However, on the other hand, websites that have not been applied for registration are not displayed in the search results, so there is a disadvantage that the information that users can search is limited.

In the past, directory-type search engines that searched from websites registered for each category (directory) were common.
In order to register a website with this directory-type search engine, you had to apply for the website registration with the search engine and pass the examination.

Meta search engine

A meta search engine is a search engine that can be used by multiple other search services at once, and displays search results of major search engines such as Google and Yahoo! Search, blogs, videos, and voices.

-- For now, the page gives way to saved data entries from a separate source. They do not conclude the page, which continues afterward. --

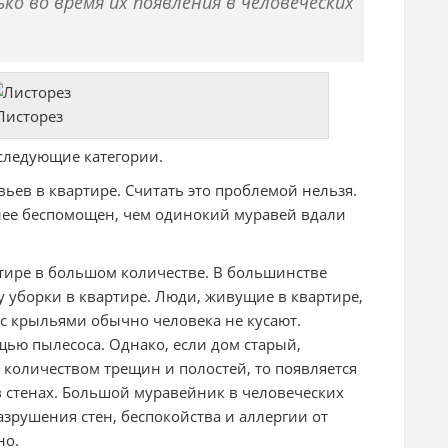
о во время их появления в человеческих
Листорез
следующие категории.
ьев в квартире. Считать это проблемой нельзя.
ее беспомощен, чем одинокий муравей вдали
тире в большом количестве. В большинстве
у уборки в квартире. Люди, живущие в квартире,
 с крыльями обычно человека не кусают.
щью пылесоса. Однако, если дом старый,
количеством трещин и полостей, то появляется
 стенах. Большой муравейник в человеческих
азрушения стен, беспокойства и аллергии от
но.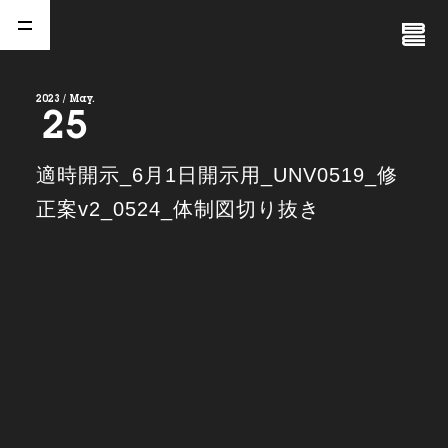
Close
Menu
2023 / May.
25
A
b
o
u
t
01.
適時開示_6月1日開示用_UNV0519_修
C
o
m
p
a
n
y
正案v2_0524_体制図切り抜き
02.
N
e
w
s
03.
C
o
n
t
a
c
t
04.
S
e
r
v
i
c
e
(
T
W
O
S
T
O
N
E
&
S
o
n
s
)
05.
I
R
(
T
W
O
S
T
O
N
E
&
S
o
n
s
)
06.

Decentralized search engine

Finally, a distributed search engine is a search system that distributes the index of Web content to a large number of peers by P2P communication and shares the index of each peer throughout the P2P network. That's right.

Most major search engine

Nowadays, robot-type search engines centered on Google have become commonplace, and there are almost no site owners who bother to register websites in directory-type search engines.
Therefore, it is important for SEO to understand the mechanism and behavior of robot-type search engines.
So how does a robotic search engine discover and register a website?

Flow until it is displayed in the search results. About the behavior of the algorithm

Crawl and index

As mentioned above, in a robot-type search engine, a robot called a crawler automatically patrols websites around the world and automatically registers the website with the search engine.
About this patrolcrawlThe fact that a crawled website is registered in a search engine is called ""indexI call it.

Search engine search results pages show indexed websites, but the flip side is that if they aren't indexed by search engines, they won't show up in search results. increase.

This means that if you don't crawl in the first place, your website won't appear on search engine search results pages, so keep track of how crawlers crawl your website. That is an important point.

Importance of links

Even though it's a robotic search engine that automatically crawls and indexes, you can't crawl URLs you don't know at all.
for that reason,Search engines use "links" posted on known websites as a way to find more URLs.

By following this link and crawling, you will discover and index unknown websites around the world one by one.
In other words, it is impossible even with a robotic search engine to find the URL of a website that has just been launched on the Internet and is not linked to from any website.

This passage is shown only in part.